◆ What to produce:
Your answer should repeat the entries in full, exactly as given, with no pictures.

Dataset entries
=-=-=

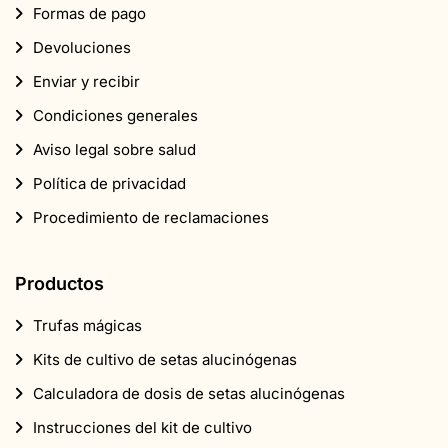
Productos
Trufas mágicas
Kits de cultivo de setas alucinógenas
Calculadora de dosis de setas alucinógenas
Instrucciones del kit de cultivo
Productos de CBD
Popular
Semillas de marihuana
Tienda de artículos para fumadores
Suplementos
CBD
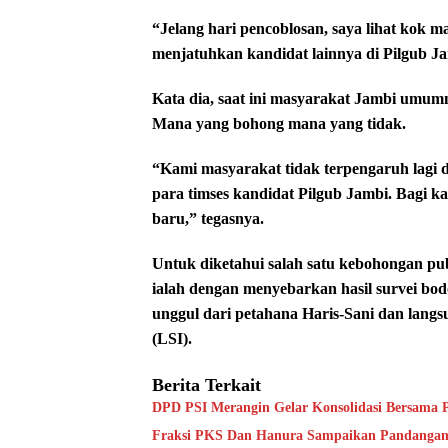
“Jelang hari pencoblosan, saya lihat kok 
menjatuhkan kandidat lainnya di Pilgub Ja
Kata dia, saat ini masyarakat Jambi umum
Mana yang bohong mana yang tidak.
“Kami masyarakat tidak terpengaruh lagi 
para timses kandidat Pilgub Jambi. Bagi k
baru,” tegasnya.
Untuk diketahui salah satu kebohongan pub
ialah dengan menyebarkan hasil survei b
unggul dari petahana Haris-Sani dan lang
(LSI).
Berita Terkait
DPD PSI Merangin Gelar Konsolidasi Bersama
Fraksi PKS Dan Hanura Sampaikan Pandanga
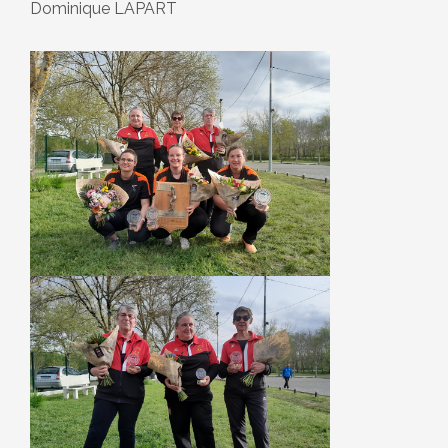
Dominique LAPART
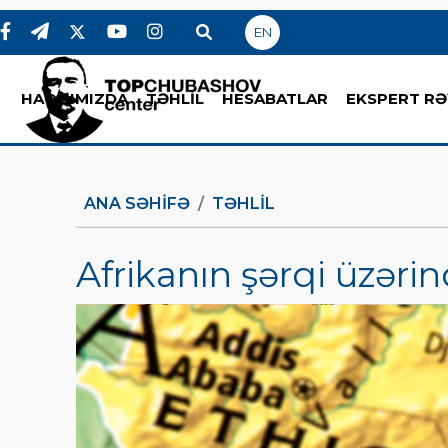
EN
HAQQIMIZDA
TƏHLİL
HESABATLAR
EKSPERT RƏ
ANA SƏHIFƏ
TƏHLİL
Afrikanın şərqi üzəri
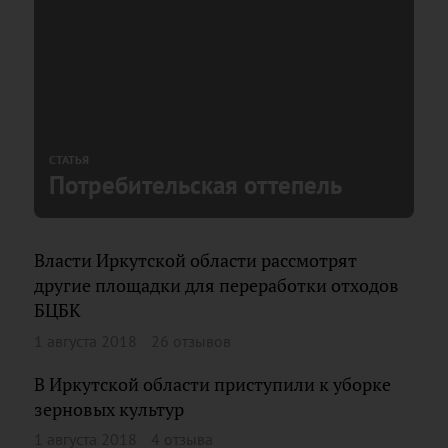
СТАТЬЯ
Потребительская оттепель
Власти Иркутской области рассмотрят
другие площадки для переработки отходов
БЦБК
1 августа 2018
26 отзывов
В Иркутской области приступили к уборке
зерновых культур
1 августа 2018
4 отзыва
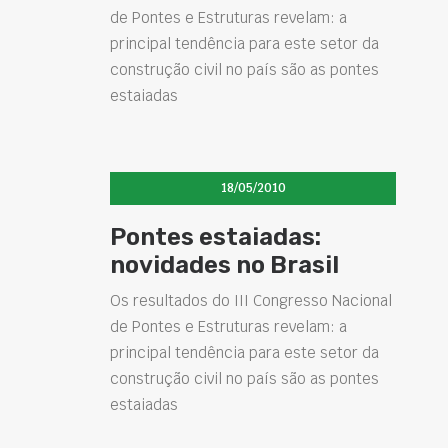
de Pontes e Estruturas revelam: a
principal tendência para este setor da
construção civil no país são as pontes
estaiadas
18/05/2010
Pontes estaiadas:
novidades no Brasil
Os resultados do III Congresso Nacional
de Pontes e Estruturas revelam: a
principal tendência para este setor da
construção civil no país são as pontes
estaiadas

=-=-=

◆ Expected output:
Productos
Trufas mágicas
Kits de cultivo de setas alucinógenas
Calculadora de dosis de setas alucinógenas
Instrucciones del kit de cultivo
Productos de CBD
Popular
Semillas de marihuana
Tienda de artículos para fumadores
Suplementos
CBD
“Jelang hari pencoblosan, saya lihat kok 
menjatuhkan kandidat lainnya di Pilgub Ja
Kata dia, saat ini masyarakat Jambi umum
Mana yang bohong mana yang tidak.
“Kami masyarakat tidak terpengaruh lagi 
para timses kandidat Pilgub Jambi. Bagi k
baru,” tegasnya.
Untuk diketahui salah satu kebohongan pub
ialah dengan menyebarkan hasil survei b
unggul dari petahana Haris-Sani dan lang
(LSI).
Berita Terkait
DPD PSI Merangin Gelar Konsolidasi Bersama
Fraksi PKS Dan Hanura Sampaikan Pandanga
Dominique LAPART
EN
HAQQIMIZDA
TƏHLİL
HESABATLAR
EKSPERT RƏ
ANA SƏHIFƏ
TƏHLİL
Afrikanın şərqi üzəri
СТАТЬЯ
Потребительская оттепель
Власти Иркутской области рассмотрят
другие площадки для переработки отходов
БЦБК
1 августа 2018
26 отзывов
В Иркутской области приступили к уборке
зерновых культур
1 августа 2018
4 отзыва
de Pontes e Estruturas revelam: a
principal tendência para este setor da
construção civil no país são as pontes
estaiadas
18/05/2010
Pontes estaiadas:
novidades no Brasil
Os resultados do III Congresso Nacional
de Pontes e Estruturas revelam: a
principal tendência para este setor da
construção civil no país são as pontes
estaiadas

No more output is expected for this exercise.